Directions for this task: For the records below, please print exactly and only the lines from the one with "dólares por la cual el Zaragoza supuestamente" down to the one with "ли я съем желаемое, то", both ends included, omitting the pictures.

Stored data
--- START ---

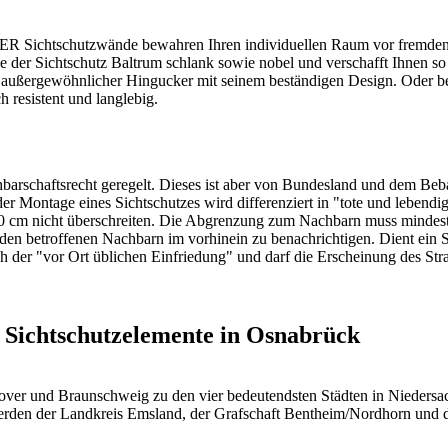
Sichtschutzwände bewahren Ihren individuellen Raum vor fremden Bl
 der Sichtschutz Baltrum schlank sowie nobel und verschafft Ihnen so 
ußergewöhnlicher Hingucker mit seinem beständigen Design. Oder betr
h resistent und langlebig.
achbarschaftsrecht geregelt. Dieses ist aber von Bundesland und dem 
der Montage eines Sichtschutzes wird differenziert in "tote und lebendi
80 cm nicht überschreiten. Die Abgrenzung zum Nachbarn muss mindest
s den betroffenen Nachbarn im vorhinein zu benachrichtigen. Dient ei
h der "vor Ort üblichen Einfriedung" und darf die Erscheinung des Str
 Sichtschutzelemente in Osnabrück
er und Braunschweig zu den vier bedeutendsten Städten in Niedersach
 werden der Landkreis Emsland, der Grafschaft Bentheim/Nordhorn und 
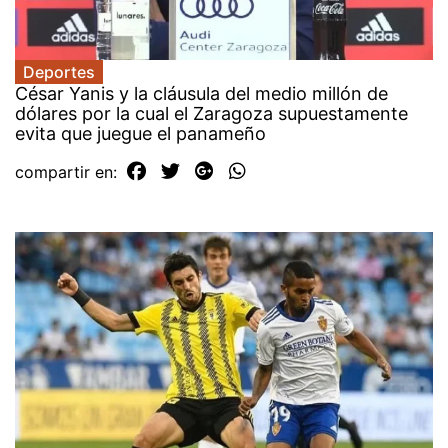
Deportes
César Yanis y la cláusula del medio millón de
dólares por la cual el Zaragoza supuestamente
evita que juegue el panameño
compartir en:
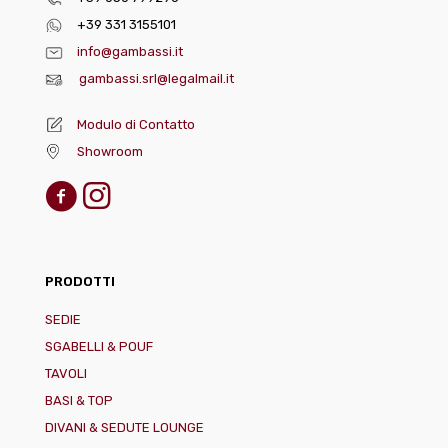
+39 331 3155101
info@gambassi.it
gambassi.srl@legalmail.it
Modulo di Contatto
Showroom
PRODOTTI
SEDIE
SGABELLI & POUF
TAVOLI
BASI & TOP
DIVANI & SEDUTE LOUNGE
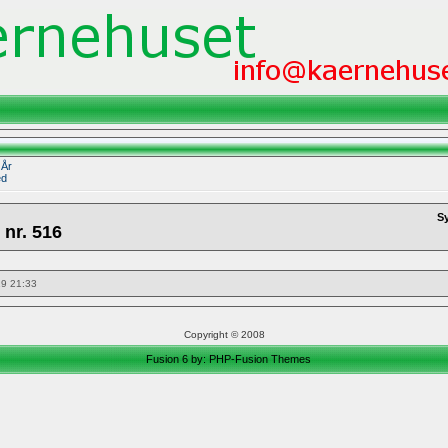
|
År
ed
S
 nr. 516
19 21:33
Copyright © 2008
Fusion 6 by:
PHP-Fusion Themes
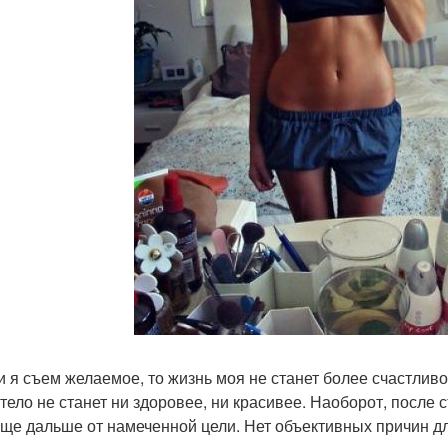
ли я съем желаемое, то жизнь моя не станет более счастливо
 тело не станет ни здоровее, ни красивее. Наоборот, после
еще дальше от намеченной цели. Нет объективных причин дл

--- END ---

Expected output:
dólares por la cual el Zaragoza supuestamente
evita que juegue el panameño
compartir en:
+39 331 3155101
info@gambassi.it
gambassi.srl@legalmail.it
Modulo di Contatto
Showroom
PRODOTTI
SEDIE
SGABELLI & POUF
TAVOLI
BASI & TOP
DIVANI & SEDUTE LOUNGE
|
År
ed
S
 nr. 516
19 21:33
Copyright © 2008
Fusion 6 by:
PHP-Fusion Themes
ли я съем желаемое, то жизнь моя не станет более счастливо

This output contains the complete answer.